Whenever I travel to a new country, I make it a rule to eat only local food. I see it as a chance for me to learn, discover and explore a culture through its gastronomy :: gastronomia. After all, I never know if I will be back. I fear that I might miss out on some spectacular dish or some new flavor sensation that will push my tastebuds to a new level.
Years ago, when I was traveling with my friend Suzanne in South East Asia, we stuck to this rule. From what I recall, we only cheated a few times: Mexican food in Vietnam (it was just too irresistable); and, maybe a Starbuck’s coffee in an airport or two. Apart from those few occasions, we spent six months together traveling to over nine countries, eating like locals. We shopped at rowdy markets, ate street food :: il cibo venduto per strada every chance we could, participated in cooking classes and arranged home stays so we could stay and dine in some local’s homes and get a real authentic experience of the culture.
For me, food is not just a way to nourish :: nutrire my body, but a way for me to satisfy my curiosity and, more importantly, a way for me to remember. A lot of my memories of a country are associated with food. That is just how my brain works. After month or even years have passed after a trip, I usually can never remember the historical sites or famous works of art in museums, but I can remember the memorable food that I ate.
These spring rolls bring back great memories of Thailand. I am on Railay Island. It is dark out, but Suzanne, Brian (another friend who was traveling with us for a few weeks) and I use our head lamps to keep from tripping on the dirt and stone path leading to an open air restaurant tucked a hundred yards inland. We walk up the stairs and find a table by a railing on the expansive porch. We sit on dark wooden stools and look out towards the Andaman Sea where we can faintly make out the waves crashing on the beach. Wafts of mosquito spray, sweet flowers and thai spices fill the air. Oh, that sticky air that makes your face shiny and your clothes cling to you. We order our food and shortly afterwards, our appetizer :: antipasto arrives: fresh spring rolls. I take a bite.
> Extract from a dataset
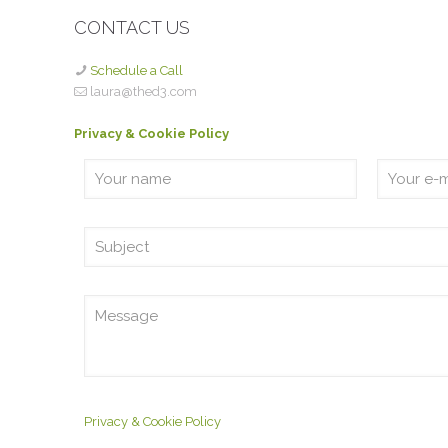
CONTACT US
Schedule a Call
laura@thed3.com
Privacy & Cookie Policy
Privacy & Cookie Policy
Now I find myself back in my kitchen. I am alone…no friends, sea or humid air; but, for a fleeting moment I was there. With a bite of these spring rolls :: involtini primavera I had been transported back in time to a country thousands of miles away. I had been sitting with my dear friends and enjoying an incredible meal in a foreign place. I never knew when I would have gone back to Thailand, but today for a moment, I did.
- 2 oz (100g) vermicelli noodles
- 2 carrots, cut into julienne
- 1 cucumber, cut into julienne
- Avocado, cut into julienne
- Basil, roughly chopped
- 12 rice papers
- 1 bowl warm water
- Bring a medium pot of water to boil. Put the vermicelli noodles in a large bowl. Once the water is boiling, pour it onto the noodles and let them soak for 4-5 minutes. Drain and let cool.
- Set up your work station with the noodles, carrots, cucumber, avocado, basil and warm water. You’ll also need a cutting board to roll and cut each spring roll.
- Soak one rice paper at a time for about 10 seconds then place it on the cutting board. It should be pliable but not too wet it tears. Load the rice paper with a small amount of rice noodles, carrots, cucumber, avocado and basil. Fold the sides in and then roll tightly. Cut in half. Repeat with the remaining ingredients.
- Serve with soy sauce, peanut sauce or chili sauce.